The kids sat excitedly on colorful floor mats, with their hands outstretched, smiling and giggling as we distributed their goodies. It truly touched our hearts as we watched them carefully open their bags with delight. We heard one child utter: "Is this all for me?" We then collectively joined the kids in a little arts and crafts project using construction paper, crayons and stickers. They loved the opportunity to color and have a little fun!

To show their appreciation the kids held hands and sang sweet songs for us.

Little Nirmala sang: "My mother and father have gone away in a big wave of the sea. I await by the shore, knowing they will come back to me." We sat mesmerized and filled with emotion at their precious little offerings.

It wasn’t easy getting back in our car and returning to our job site.

November 13, 2005

We are very happy to welcome two of our Church youth and fellow LifeNets supporters with us from Garden Grove, California. Anya Marcum and Derek Weis are volunteering their time and helping out towards the tsunami rebuilding effort in Sri Lanka. We love their company and truly appreciate their youthful energy and enthusiasm towards our work here.

Yesterday we worked on the final stages of the block walls. It takes a lot of effort to heave these chunky cement blocks up on to the living level of the structure, especially since they are saturated with water after the countless rain showers we’re continuing to experience here.

Preparing to cut/size the coconut rafters

Derek Weis lending a helping hand

Working Together - hauling cement blocks to prepare the walls.
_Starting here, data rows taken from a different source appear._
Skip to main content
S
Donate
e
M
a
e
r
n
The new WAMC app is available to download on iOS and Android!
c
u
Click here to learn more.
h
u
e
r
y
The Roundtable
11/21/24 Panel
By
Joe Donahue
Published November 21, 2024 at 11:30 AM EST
The ridge and girders are on!

It takes several hours to let the walls cure and set until the next stage of building – the roof. Today, the coconut wood rafters were cut, notched and chiseled in preparation for installing the roof. The ridges and the rafters were hand-hewn with an axe-type hand tool, which is a tedious and time-consuming task in itself. Today, this task alone involved up to five hours of labor. At the end of the day, the crew perfectly sized and placed the rafters for all the houses.

The last concrete staircase was poured today as well.

In addition, the corrugated roof sheets are presently at the job site and will be installed within the next couple of days. The windows and doors are on order and should be on site in about a week.

All this is being achieved amidst spells of heavy rain showers due to a prevailing southwest Monsoon season. There has been a dominating rainstorm and consequent flooding in southern India, hence Sri Lanka has dealt with the tail end of this storm for the past several weeks.

On Friday, we will update you on the phase-two houses currently being constructed.